In their minds it’s the next best thing to having wings for supper. And there is a little something about this recipe that reminds me of wings, especially if you bake the drumsticks longer and they get a little sticky.
This recipe is extra easy to put together.
The flavourful sauce – made with orange juice, molasses and chili sauce – comes together in two minutes and then you put everything in the oven. All you need to do is baste the chicken a few times as it cooks
The sliced lemon adds a little zing to the sauce and the lemons caramelize nicely so can be eaten along with the chicken.
This method of cooking is ideal for chicken drumsticks since braising them in the flavourful sauce makes the meat extra tender. The recipe works well with chicken thighs too.
If you have made our Oven Baked Spareribs recipe you’ll see that I have used the same delicious sauce recipe.
- This recipe can be baked ahead of time (like the night before) refrigerated (sauce and all) and then reheated.
- You can finish this recipe on the barbecue for a bit of smoky flavour (5-10 minutes on the grill).
- Make a double batch of the sauce so you have it on hand for next time…
- Look for thin-skinned lemons and slice them as thinly as possible.
Sweet and Sour Chicken Drumstick Recipe
- 3 lbs. chicken drumsticks
- ½ tsp. salt
- A few grinds of black pepper
- 1 lemon, thinly sliced, seeds removed
- ¾ cup chopped onion
- 1/3 cup chili sauce (choose gluten-free if necessary)
- 2 Tbsp. dry mustard (powder)
- ½ cup brown sugar
- ½ cup Crosby’s Fancy Molasses
- ¾ cup orange juice
- 1 tsp. lemon juice
- Preheat oven to 350 F
- Remove skin from chicken and place in a covered roasting pan or Dutch oven. (Make sure the pan is large enough to accommodate the chicken in a single layer.)
- Sprinkle with salt and pepper and dress with lemon slices and sprinkle over the onions.
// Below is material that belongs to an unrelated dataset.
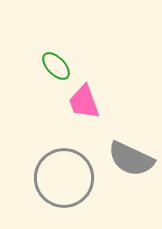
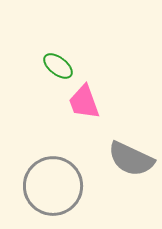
green ellipse: moved 2 px right; rotated 8 degrees counterclockwise
gray circle: moved 11 px left, 8 px down
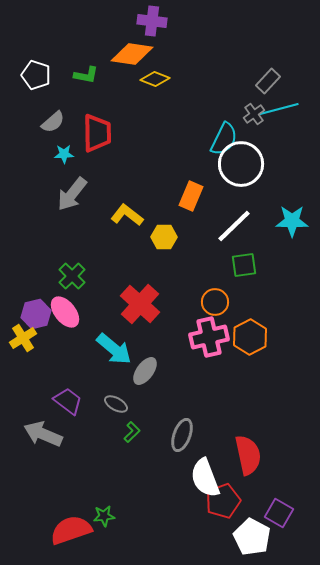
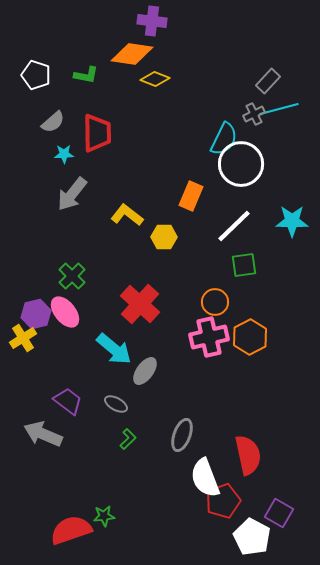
gray cross at (254, 114): rotated 10 degrees clockwise
green L-shape at (132, 432): moved 4 px left, 7 px down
- In a medium bowl whisk the chili sauce, mustard powder, brown sugar, molasses, orange juice and lemon juice.
- Pour half of the mixture over the chicken, cover and bake for 30 minutes, basting once with another spoonful of the sauce.
- Remove lid and continue to bake for another 30-45 minutes, or until meat is tender. Baste them a few times with remaining sauce and pan sauces. (Bake them longer if you want them a little sticky).